EXCERPT: The resilience of Alabama shad and the species’ ability to respond positively to conservation efforts is evident in the Apalachicola-Chattahoochee-Flint (ACF) River System. Beginning in 2005, a cooperative study supported by multiple local, academic, State, and Federal conservation partners, including NMFS, started tracking Alabama shad and other fish species in the Apalachicola River (USFWS, 2008; TNC, 2010; Ely et al., 2008). The study also evaluated the feasibility of passing fish upriver of the Jim Woodruff Lock and Dam (JWLD), located at the confluence of the Chattahoochee and Flint Rivers, which presents the first major impediment on the Apalachicola River to the upstream migration of Alabama shad to their historical spawning grounds. The results of this collaborative study showed that the existing lock could be used to pass fish upriver where they could potentially reproduce in great numbers. Based on these findings, in 2008, the U.S. Army Corps of Engineers (USACE) began operating the lock at JWLD to allow fish passage. The locks are operated twice a day to correspond with the natural movement patterns of migrating fish during spawning seasons—February through May each year. Alabama shad have been found to pass upstream of the lock with 45 percent efficiency (Young, 2010) and, as a result, can access over 150 miles of historical habitat and spawning areas in the ACF River System for the first time in more than 50 years (TNC, 2010). The current 2010 population estimate for the ACF River System of 98,469 Alabama shad obtained as a result of this study (Young, 2010) is almost four times larger than the previous high estimate of 25,935 obtained in 2005 (Ely et al., 2008). Since age-2 adults are the most prevalent age class of spawning adults, the large increase in the Alabama shad population in the Apalachicola in 2010 is likely a direct result of JWLD being operated for fish passage beginning in 2008.

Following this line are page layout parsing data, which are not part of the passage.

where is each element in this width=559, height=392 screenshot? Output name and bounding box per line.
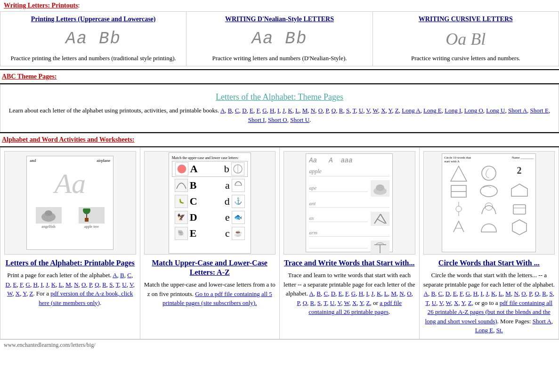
act-letter-a[interactable]: A [113,272,117,279]
letter-t-theme[interactable]: T [352,107,356,114]
circle-st-link[interactable]: St. [496,327,503,334]
act-letter-q[interactable]: Q [95,281,99,288]
letter-m-theme[interactable]: M [302,107,308,114]
act-letter-c[interactable]: C [127,272,131,279]
trace-letter-o[interactable]: O [407,290,411,297]
act-letter-i[interactable]: I [41,281,42,288]
trace-letter-t[interactable]: T [324,299,327,306]
long-u-theme[interactable]: Long U [486,107,505,114]
trace-letter-d[interactable]: D [331,290,335,297]
long-e-theme[interactable]: Long E [423,107,442,114]
act-letter-r[interactable]: R [102,281,106,288]
trace-letter-v[interactable]: V [337,299,341,306]
short-o-theme[interactable]: Short O [268,116,287,123]
act-letter-h[interactable]: H [33,281,37,288]
act-letter-y[interactable]: Y [23,290,26,297]
letter-s-theme[interactable]: S [346,107,349,114]
letter-x-theme[interactable]: X [381,107,385,114]
trace-letter-i[interactable]: I [366,290,368,297]
circle-letter-l[interactable]: L [499,290,502,297]
printing-letters-link[interactable]: Printing Letters (Uppercase and Lowercas… [4,16,182,23]
act-letter-s[interactable]: S [109,281,113,288]
letter-d-theme[interactable]: D [242,107,246,114]
circle-words-link[interactable]: Circle Words that Start With ... [438,259,540,267]
header-link[interactable]: Writing Letters: Printouts [4,2,78,9]
trace-letter-f[interactable]: F [345,290,348,297]
letter-r-theme[interactable]: R [339,107,343,114]
match-letters-link[interactable]: Match Upper-Case and Lower-Case Letters:… [152,259,267,276]
letter-i-theme[interactable]: I [277,107,279,114]
trace-letter-w[interactable]: W [344,299,349,306]
abc-theme-header-link[interactable]: ABC Theme Pages: [2,73,57,80]
circle-letter-d[interactable]: D [446,290,450,297]
circle-long-e-link[interactable]: Long E [475,327,494,334]
circle-short-a-link[interactable]: Short A [533,318,551,325]
act-letter-t[interactable]: T [116,281,119,288]
act-letter-u[interactable]: U [122,281,126,288]
activities-header-link[interactable]: Alphabet and Word Activities and Workshe… [2,136,134,143]
alphabet-theme-pages-link[interactable]: Letters of the Alphabet: Theme Pages [216,92,343,102]
circle-letter-o[interactable]: O [521,290,526,297]
long-o-theme[interactable]: Long O [464,107,483,114]
act-letter-o[interactable]: O [81,281,86,288]
act-letter-x[interactable]: X [16,290,20,297]
letter-g-theme[interactable]: G [262,107,267,114]
circle-letter-s[interactable]: S [550,290,553,297]
circle-letter-h[interactable]: H [473,290,478,297]
circle-letter-x[interactable]: X [454,299,458,306]
circle-letter-a[interactable]: A [424,290,428,297]
letter-n-theme[interactable]: N [311,107,315,114]
circle-letter-y[interactable]: Y [461,299,465,306]
circle-letter-f[interactable]: F [460,290,462,297]
trace-letter-s[interactable]: S [317,299,321,306]
trace-letter-r[interactable]: R [310,299,315,306]
short-e-theme[interactable]: Short E [530,107,549,114]
trace-letter-h[interactable]: H [359,290,363,297]
trace-letter-x[interactable]: X [352,299,356,306]
trace-letter-l[interactable]: L [384,290,388,297]
trace-letter-y[interactable]: Y [359,299,363,306]
circle-letter-v[interactable]: V [439,299,443,306]
circle-letter-j[interactable]: J [486,290,488,297]
alphabet-pages-link[interactable]: Letters of the Alphabet: Printable Pages [6,259,135,267]
trace-letter-n[interactable]: N [399,290,404,297]
trace-letter-q[interactable]: Q [303,299,307,306]
act-letter-v[interactable]: V [130,281,133,288]
trace-letter-j[interactable]: J [371,290,373,297]
trace-letter-a[interactable]: A [309,290,313,297]
circle-letter-k[interactable]: K [491,290,495,297]
act-letter-w[interactable]: W [7,290,12,297]
circle-letter-t[interactable]: T [425,299,429,306]
trace-letter-k[interactable]: K [377,290,381,297]
act-letter-m[interactable]: M [65,281,71,288]
trace-letter-g[interactable]: G [351,290,356,297]
letter-c-theme[interactable]: C [235,107,239,114]
letter-l-theme[interactable]: L [295,107,299,114]
letter-q-theme[interactable]: Q [332,107,336,114]
cursive-letters-link[interactable]: WRITING CURSIVE LETTERS [377,16,555,23]
letter-z-theme[interactable]: Z [395,107,399,114]
letter-v-theme[interactable]: V [366,107,370,114]
letter-h-theme[interactable]: H [270,107,274,114]
circle-letter-b[interactable]: B [431,290,435,297]
circle-letter-u[interactable]: U [432,299,436,306]
long-i-theme[interactable]: Long I [445,107,461,114]
act-letter-n[interactable]: N [74,281,78,288]
act-letter-e[interactable]: E [13,281,16,288]
dnealian-letters-link[interactable]: WRITING D'Nealian-Style LETTERS [190,16,368,23]
trace-letter-u[interactable]: U [330,299,334,306]
act-letter-d[interactable]: D [6,281,10,288]
short-i-theme[interactable]: Short I [248,116,265,123]
circle-letter-i[interactable]: I [481,290,483,297]
circle-letter-c[interactable]: C [438,290,443,297]
letter-k-theme[interactable]: K [288,107,292,114]
act-letter-j[interactable]: J [46,281,48,288]
letter-y-theme[interactable]: Y [389,107,392,114]
circle-letter-r[interactable]: R [542,290,546,297]
circle-letter-e[interactable]: E [453,290,457,297]
letter-f-theme[interactable]: F [256,107,259,114]
act-letter-g[interactable]: G [26,281,30,288]
long-a-theme[interactable]: Long A [402,107,420,114]
letter-o-theme[interactable]: O [318,107,323,114]
act-letter-f[interactable]: F [20,281,23,288]
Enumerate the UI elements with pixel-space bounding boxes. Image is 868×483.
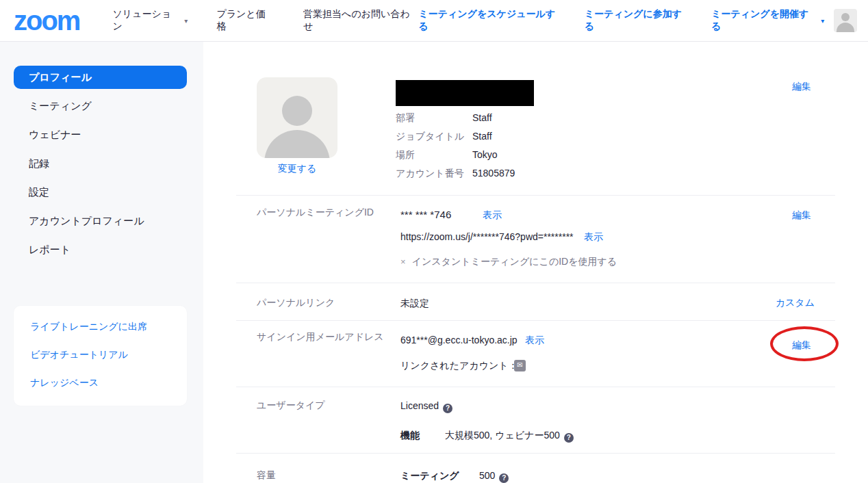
- nav-solutions[interactable]: ソリューション ▾: [112, 8, 188, 33]
- nav-plans-pricing[interactable]: プランと価格: [216, 8, 275, 33]
- sidebar-item-label: 記録: [29, 157, 49, 170]
- sidebar-item-settings[interactable]: 設定: [14, 181, 187, 204]
- x-mark-icon: ×: [400, 257, 406, 267]
- pmi-show-link[interactable]: 表示: [483, 209, 502, 222]
- edit-email-link[interactable]: 編集: [792, 339, 811, 352]
- user-type-label: ユーザータイプ: [257, 400, 325, 412]
- feature-value-text: 大規模500, ウェビナー500: [445, 430, 560, 441]
- field-value-account-number: 51805879: [472, 168, 515, 179]
- customize-personal-link[interactable]: カスタム: [776, 297, 815, 309]
- profile-content: 変更する 部署 Staff ジョブタイトル Staff 場所 Tokyo アカウ…: [203, 42, 868, 483]
- personal-link-value: 未設定: [400, 298, 429, 310]
- feature-label: 機能: [400, 430, 420, 442]
- capacity-meeting-value-text: 500: [479, 470, 495, 481]
- field-label-job-title: ジョブタイトル: [396, 131, 472, 143]
- personal-link-label: パーソナルリンク: [257, 297, 335, 309]
- user-type-value: Licensed?: [400, 400, 452, 413]
- sidebar-item-account-profile[interactable]: アカウントプロフィール: [14, 209, 187, 233]
- nav-plans-pricing-label: プランと価格: [216, 8, 275, 33]
- sidebar-item-label: ウェビナー: [29, 129, 81, 142]
- chevron-down-icon: ▾: [184, 17, 188, 25]
- section-profile-card: 変更する 部署 Staff ジョブタイトル Staff 場所 Tokyo アカウ…: [236, 42, 835, 195]
- field-value-department: Staff: [472, 112, 492, 123]
- primary-nav: ソリューション ▾ プランと価格 営業担当へのお問い合わせ: [112, 8, 418, 33]
- sidebar-item-recordings[interactable]: 記録: [14, 152, 187, 175]
- section-personal-link: パーソナルリンク 未設定 カスタム: [236, 283, 835, 320]
- edit-pmi-link[interactable]: 編集: [792, 209, 811, 222]
- capacity-meeting-label: ミーティング: [400, 470, 459, 482]
- host-meeting-link[interactable]: ミーティングを開催する ▾: [711, 8, 824, 33]
- nav-contact-sales[interactable]: 営業担当へのお問い合わせ: [303, 8, 418, 33]
- user-avatar-icon: [282, 96, 312, 126]
- field-label-department: 部署: [396, 112, 472, 125]
- section-sign-in-email: サインイン用メールアドレス 691***@g.ecc.u-tokyo.ac.jp…: [236, 320, 835, 387]
- edit-profile-link[interactable]: 編集: [792, 81, 811, 93]
- sidebar-item-meetings[interactable]: ミーティング: [14, 94, 187, 118]
- zoom-logo[interactable]: zoom: [14, 7, 79, 34]
- sidebar-item-label: 設定: [29, 186, 49, 199]
- video-tutorials-link[interactable]: ビデオチュートリアル: [30, 349, 180, 361]
- capacity-label: 容量: [257, 469, 276, 482]
- pmi-instant-option[interactable]: ×インスタントミーティングにこのIDを使用する: [400, 256, 617, 268]
- sidebar: プロフィール ミーティング ウェビナー 記録 設定 アカウントプロフィール レポ…: [0, 42, 203, 483]
- help-icon[interactable]: ?: [499, 473, 509, 483]
- join-meeting-label: ミーティングに参加する: [585, 8, 691, 33]
- user-type-value-text: Licensed: [400, 400, 439, 411]
- nav-solutions-label: ソリューション: [112, 8, 180, 33]
- top-navigation-bar: zoom ソリューション ▾ プランと価格 営業担当へのお問い合わせ ミーティン…: [0, 0, 868, 42]
- join-meeting-link[interactable]: ミーティングに参加する: [585, 8, 691, 33]
- field-value-job-title: Staff: [472, 131, 492, 142]
- field-value-location: Tokyo: [472, 149, 498, 160]
- sidebar-item-profile[interactable]: プロフィール: [14, 66, 187, 89]
- section-personal-meeting-id: パーソナルミーティングID *** *** *746 表示 https://zo…: [236, 195, 835, 283]
- change-avatar-link[interactable]: 変更する: [257, 163, 337, 175]
- pmi-masked-id: *** *** *746: [400, 209, 451, 220]
- meeting-actions: ミーティングをスケジュールする ミーティングに参加する ミーティングを開催する …: [418, 8, 824, 33]
- field-label-location: 場所: [396, 149, 472, 161]
- email-account-icon: ✉: [514, 360, 526, 371]
- chevron-down-icon: ▾: [821, 17, 824, 25]
- attend-live-training-link[interactable]: ライブトレーニングに出席: [30, 321, 180, 333]
- section-user-type: ユーザータイプ Licensed? 機能 大規模500, ウェビナー500?: [236, 387, 835, 453]
- knowledge-base-link[interactable]: ナレッジベース: [30, 377, 180, 389]
- sign-in-email-value: 691***@g.ecc.u-tokyo.ac.jp: [400, 335, 518, 345]
- redacted-user-name: [396, 80, 534, 106]
- sign-in-email-label: サインイン用メールアドレス: [257, 330, 394, 343]
- schedule-meeting-link[interactable]: ミーティングをスケジュールする: [418, 8, 563, 33]
- field-label-account-number: アカウント番号: [396, 168, 472, 180]
- capacity-meeting-value: 500?: [479, 470, 509, 483]
- help-icon[interactable]: ?: [564, 433, 574, 443]
- help-icon[interactable]: ?: [443, 404, 452, 413]
- help-card: ライブトレーニングに出席 ビデオチュートリアル ナレッジベース: [14, 306, 187, 406]
- sidebar-item-label: ミーティング: [29, 100, 92, 113]
- profile-avatar-placeholder: [257, 77, 337, 158]
- schedule-meeting-label: ミーティングをスケジュールする: [418, 8, 563, 33]
- user-avatar-icon: [841, 13, 850, 21]
- sidebar-item-webinars[interactable]: ウェビナー: [14, 123, 187, 146]
- email-show-link[interactable]: 表示: [525, 335, 544, 347]
- host-meeting-label: ミーティングを開催する: [711, 8, 817, 33]
- linked-accounts-label: リンクされたアカウント：: [400, 360, 518, 372]
- sidebar-item-label: プロフィール: [29, 71, 92, 84]
- account-avatar[interactable]: [834, 9, 857, 32]
- pmi-url: https://zoom.us/j/*******746?pwd=*******…: [400, 231, 574, 242]
- section-capacity: 容量 ミーティング 500?: [236, 453, 835, 483]
- nav-contact-sales-label: 営業担当へのお問い合わせ: [303, 8, 418, 33]
- pmi-url-show-link[interactable]: 表示: [584, 231, 603, 244]
- pmi-instant-option-label: インスタントミーティングにこのIDを使用する: [412, 256, 617, 267]
- sidebar-item-label: レポート: [29, 244, 71, 257]
- sidebar-item-reports[interactable]: レポート: [14, 238, 187, 261]
- zoom-web-portal: zoom ソリューション ▾ プランと価格 営業担当へのお問い合わせ ミーティン…: [0, 0, 868, 483]
- pmi-label: パーソナルミーティングID: [257, 207, 374, 219]
- sidebar-item-label: アカウントプロフィール: [29, 215, 144, 228]
- feature-value: 大規模500, ウェビナー500?: [445, 430, 574, 443]
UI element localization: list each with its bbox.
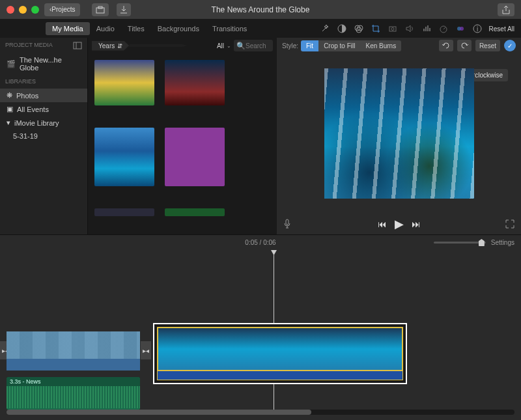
- crop-icon[interactable]: [371, 23, 381, 34]
- thumbnail[interactable]: [165, 128, 225, 186]
- tab-backgrounds[interactable]: Backgrounds: [151, 22, 206, 35]
- seg-fit[interactable]: Fit: [301, 40, 318, 51]
- color-correction-icon[interactable]: [354, 23, 364, 34]
- reset-crop-button[interactable]: Reset: [475, 40, 500, 51]
- minimize-icon[interactable]: [19, 6, 27, 14]
- photos-icon: ❋: [7, 91, 12, 100]
- next-edit-icon[interactable]: ▸◂: [141, 341, 151, 359]
- stabilization-icon[interactable]: [387, 23, 398, 34]
- seg-crop-to-fill[interactable]: Crop to Fill: [318, 40, 360, 51]
- seg-ken-burns[interactable]: Ken Burns: [360, 40, 401, 51]
- zoom-icon[interactable]: [31, 6, 39, 14]
- crop-style-segments: Fit Crop to Fill Ken Burns: [301, 40, 401, 51]
- sidebar-item-photos[interactable]: ❋Photos: [0, 89, 87, 102]
- sidebar: PROJECT MEDIA 🎬The New...he Globe LIBRAR…: [0, 38, 88, 234]
- clip-waterfall-selected[interactable]: [153, 323, 407, 384]
- settings-button[interactable]: Settings: [491, 239, 514, 246]
- reset-all-button[interactable]: Reset All: [489, 25, 514, 33]
- thumbnail[interactable]: [94, 128, 154, 186]
- noise-reduction-icon[interactable]: [421, 23, 432, 34]
- waveform: [7, 386, 140, 408]
- svg-point-7: [391, 28, 394, 31]
- clapper-icon: 🎬: [7, 60, 16, 68]
- share-button[interactable]: [498, 3, 514, 16]
- speed-icon[interactable]: [438, 23, 449, 34]
- filter-all[interactable]: All: [217, 42, 224, 49]
- sidebar-heading-libraries: LIBRARIES: [5, 78, 36, 85]
- total-time: 0:06: [263, 239, 275, 246]
- time-display: 0:05 / 0:06 Settings: [0, 234, 521, 250]
- sidebar-label: Photos: [16, 92, 38, 100]
- sidebar-item-project[interactable]: 🎬The New...he Globe: [0, 53, 87, 74]
- fullscreen-icon[interactable]: [505, 219, 514, 229]
- rotate-cw-button[interactable]: [457, 40, 472, 51]
- tab-titles[interactable]: Titles: [121, 22, 151, 35]
- search-icon: 🔍: [236, 42, 246, 50]
- download-button[interactable]: [117, 3, 131, 16]
- traffic-lights: [7, 6, 39, 14]
- thumbnail[interactable]: [94, 60, 154, 105]
- sidebar-label: iMovie Library: [14, 119, 59, 127]
- svg-rect-13: [74, 42, 81, 49]
- audio-clip-label: 3.3s - News: [7, 377, 140, 386]
- breadcrumb-years[interactable]: Years ⇵: [92, 41, 129, 51]
- breadcrumb-empty[interactable]: [129, 44, 188, 47]
- tab-my-media[interactable]: My Media: [46, 22, 90, 35]
- project-name-label: The New...he Globe: [20, 56, 81, 72]
- preview-frame: [324, 68, 474, 199]
- prev-frame-button[interactable]: ⏮: [378, 219, 387, 229]
- main-toolbar: My Media Audio Titles Backgrounds Transi…: [0, 20, 521, 38]
- sidebar-item-event[interactable]: 5-31-19: [0, 130, 87, 143]
- tab-audio[interactable]: Audio: [90, 22, 121, 35]
- microphone-icon[interactable]: [283, 219, 291, 229]
- volume-icon[interactable]: [404, 23, 415, 34]
- clip-filter-icon[interactable]: [455, 23, 466, 34]
- rotate-ccw-button[interactable]: [439, 40, 453, 51]
- sidebar-heading-project: PROJECT MEDIA: [5, 42, 53, 49]
- svg-text:i: i: [476, 25, 477, 33]
- chevron-down-icon: ▾: [7, 119, 10, 127]
- audio-clip-news[interactable]: 3.3s - News: [7, 377, 140, 410]
- enhance-icon[interactable]: [320, 23, 330, 34]
- sidebar-item-all-events[interactable]: ▣All Events: [0, 102, 87, 116]
- titlebar: ‹ Projects The News Around the Globe: [0, 0, 521, 20]
- import-media-button[interactable]: [92, 3, 109, 16]
- info-icon[interactable]: i: [472, 23, 483, 34]
- hide-browser-icon[interactable]: [73, 42, 82, 49]
- tab-transitions[interactable]: Transitions: [206, 22, 253, 35]
- clip-world-map[interactable]: [7, 331, 140, 371]
- film-icon: ▣: [7, 105, 13, 113]
- play-button[interactable]: ▶: [395, 217, 404, 231]
- back-to-projects-button[interactable]: ‹ Projects: [44, 3, 80, 16]
- thumbnail[interactable]: [165, 208, 225, 216]
- viewer: Style: Fit Crop to Fill Ken Burns Reset …: [277, 38, 521, 234]
- color-balance-icon[interactable]: [337, 23, 347, 34]
- close-icon[interactable]: [7, 6, 14, 14]
- timeline[interactable]: ▸◂ ▸◂ 3.3s - News: [0, 250, 521, 416]
- thumbnail-grid: [88, 53, 277, 234]
- sidebar-label: 5-31-19: [13, 132, 38, 140]
- next-frame-button[interactable]: ⏭: [412, 219, 421, 229]
- viewer-canvas[interactable]: Rotate the clip counterclockwise: [277, 53, 521, 214]
- apply-button[interactable]: ✓: [504, 40, 516, 51]
- current-time: 0:05: [245, 239, 257, 246]
- svg-point-10: [460, 27, 464, 31]
- scrollbar-thumb[interactable]: [7, 410, 311, 415]
- media-browser: Years ⇵ All ⌄ 🔍: [88, 38, 277, 234]
- style-label: Style:: [282, 42, 298, 49]
- crumb-label: Years: [98, 42, 115, 49]
- chevron-down-icon[interactable]: ⌄: [227, 43, 231, 49]
- zoom-slider[interactable]: [434, 242, 486, 244]
- window-title: The News Around the Globe: [212, 5, 310, 14]
- playback-controls: ⏮ ▶ ⏭: [277, 214, 521, 234]
- back-label: Projects: [51, 6, 75, 13]
- thumbnail[interactable]: [165, 60, 225, 105]
- sort-icon: ⇵: [117, 42, 122, 49]
- sidebar-label: All Events: [17, 105, 49, 113]
- sidebar-item-imovie-library[interactable]: ▾iMovie Library: [0, 116, 87, 130]
- horizontal-scrollbar[interactable]: [7, 410, 514, 415]
- thumbnail[interactable]: [94, 208, 154, 216]
- media-tabs: My Media Audio Titles Backgrounds Transi…: [46, 22, 253, 35]
- svg-rect-15: [286, 219, 289, 225]
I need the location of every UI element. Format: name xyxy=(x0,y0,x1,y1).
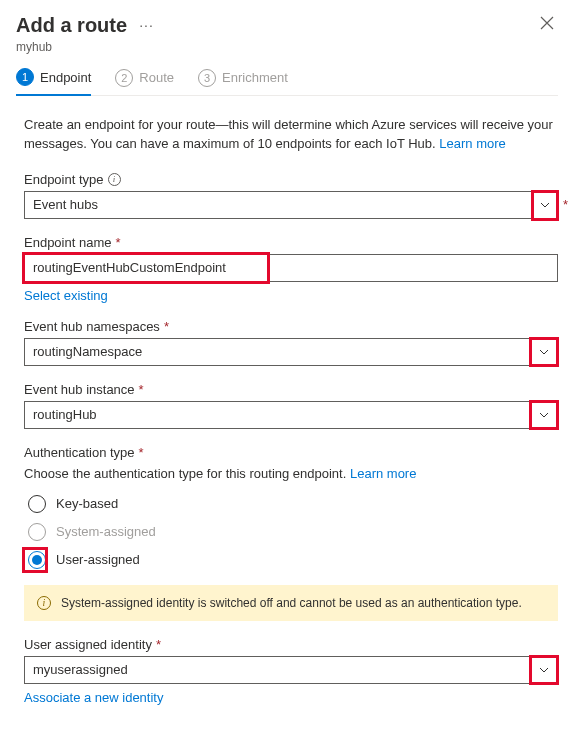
page-title: Add a route xyxy=(16,14,127,37)
endpoint-name-input[interactable] xyxy=(24,254,558,282)
tab-label: Enrichment xyxy=(222,70,288,85)
associate-identity-link[interactable]: Associate a new identity xyxy=(24,690,163,705)
info-banner: i System-assigned identity is switched o… xyxy=(24,585,558,621)
auth-learn-more-link[interactable]: Learn more xyxy=(350,466,416,481)
radio-label: User-assigned xyxy=(56,552,140,567)
required-indicator: * xyxy=(164,319,169,334)
auth-description: Choose the authentication type for this … xyxy=(24,466,558,481)
namespaces-select[interactable] xyxy=(24,338,558,366)
intro-text: Create an endpoint for your route—this w… xyxy=(24,116,558,154)
identity-select[interactable] xyxy=(24,656,558,684)
endpoint-name-label: Endpoint name xyxy=(24,235,111,250)
instance-label: Event hub instance xyxy=(24,382,135,397)
more-actions-button[interactable]: ··· xyxy=(139,17,154,33)
required-indicator: * xyxy=(139,382,144,397)
tab-label: Endpoint xyxy=(40,70,91,85)
close-button[interactable] xyxy=(536,12,558,38)
wizard-tabs: 1 Endpoint 2 Route 3 Enrichment xyxy=(16,68,558,96)
info-icon[interactable]: i xyxy=(108,173,121,186)
identity-label: User assigned identity xyxy=(24,637,152,652)
radio-user-assigned[interactable]: User-assigned xyxy=(28,551,558,569)
tab-number: 2 xyxy=(115,69,133,87)
endpoint-type-select[interactable] xyxy=(24,191,558,219)
tab-label: Route xyxy=(139,70,174,85)
radio-icon xyxy=(28,523,46,541)
radio-key-based[interactable]: Key-based xyxy=(28,495,558,513)
instance-select[interactable] xyxy=(24,401,558,429)
learn-more-link[interactable]: Learn more xyxy=(439,136,505,151)
tab-number: 1 xyxy=(16,68,34,86)
banner-text: System-assigned identity is switched off… xyxy=(61,596,522,610)
radio-icon xyxy=(28,551,46,569)
tab-enrichment[interactable]: 3 Enrichment xyxy=(198,68,288,95)
required-indicator: * xyxy=(156,637,161,652)
radio-system-assigned: System-assigned xyxy=(28,523,558,541)
required-indicator: * xyxy=(139,445,144,460)
namespaces-label: Event hub namespaces xyxy=(24,319,160,334)
required-indicator: * xyxy=(115,235,120,250)
tab-number: 3 xyxy=(198,69,216,87)
required-indicator: * xyxy=(563,197,568,212)
select-existing-link[interactable]: Select existing xyxy=(24,288,108,303)
hub-name: myhub xyxy=(16,40,558,54)
auth-type-label: Authentication type xyxy=(24,445,135,460)
radio-label: Key-based xyxy=(56,496,118,511)
radio-label: System-assigned xyxy=(56,524,156,539)
tab-route[interactable]: 2 Route xyxy=(115,68,174,95)
info-icon: i xyxy=(37,596,51,610)
endpoint-type-label: Endpoint type xyxy=(24,172,104,187)
radio-icon xyxy=(28,495,46,513)
close-icon xyxy=(540,16,554,30)
tab-endpoint[interactable]: 1 Endpoint xyxy=(16,68,91,96)
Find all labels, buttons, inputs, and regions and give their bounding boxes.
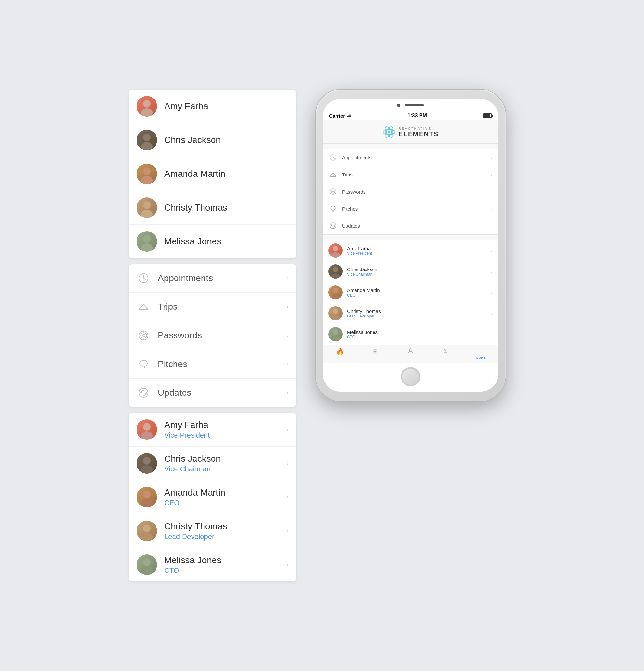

KEITHINKING: Woo-hoo! An ESA story with good news.


76 Fed. Reg. 8345 (Monday, February 14, 2011) / Notices
DEPARTMENT OF COMMERCE National Oceanic and Atmospheric Administration
RIN 0648–XA130
Endangered and Threatened Species; Recovery Plan Module for Columbia River Estuary Salmon and Steelhead
AGENCY: National Marine Fisheries Service (NMFS), National Oceanic and Atmospheric Administration (NOAA), Commerce.
ACTION: Notice of availability; recovery plan module for Columbia River estuary salmon and steelhead.

SUMMARY: NMFS announces the adoption of the Columbia River Estuary Endangered Species Act (ESA) Recovery Plan Module for Salmon and Steelhead (Estuary Module). The Estuary Module addresses the estuary recovery needs of all ESA-listed salmon and steelhead in the Columbia River Basin. All Columbia Basin salmon and steelhead ESA recovery plans will incorporate the Estuary Module by reference.

EXCERPT:  While local recovery planners appropriately focus on the tributary conditions within their jurisdictions and domains, NMFS recognized the need for consistent treatment of the factors in the estuary that affect all of the listed salmon and steelhead in the Columbia Basin. The Estuary Module addresses limiting factors, threats, and needed actions in the Columbia River estuary for the 13 ESUs and DPSs of salmon and steelhead listed in the basin. Each locally developed recovery plan will incorporate by reference the Estuary Module as its estuary component. This approach will ensure consistent treatment across locally developed recovery plans of the effects of the Columbia River estuary as well as a system-wide approach to evaluating and implementing estuary recovery actions…  
Conclusion.  The Estuary Module contributes to all the Columbia Basin salmon and steelhead recovery plans by analyzing limiting factors and threats related to survival of listed salmon and steelhead in the Columbia River estuary, identifying site-specific management actions related to those limiting factors and threats, and estimating the cost and time to implement those actions. NMFS will incorporate the Estuary Module by reference into all Columbia Basin salmon and steelhead recovery plans. We conclude that the Estuary Module provides information that helps to meet the requirements for recovery plans
under ESA section 4(f), and adopt it as a component of Columbia.

KEITHINKING: Two good news stories in a row? Is that a trend?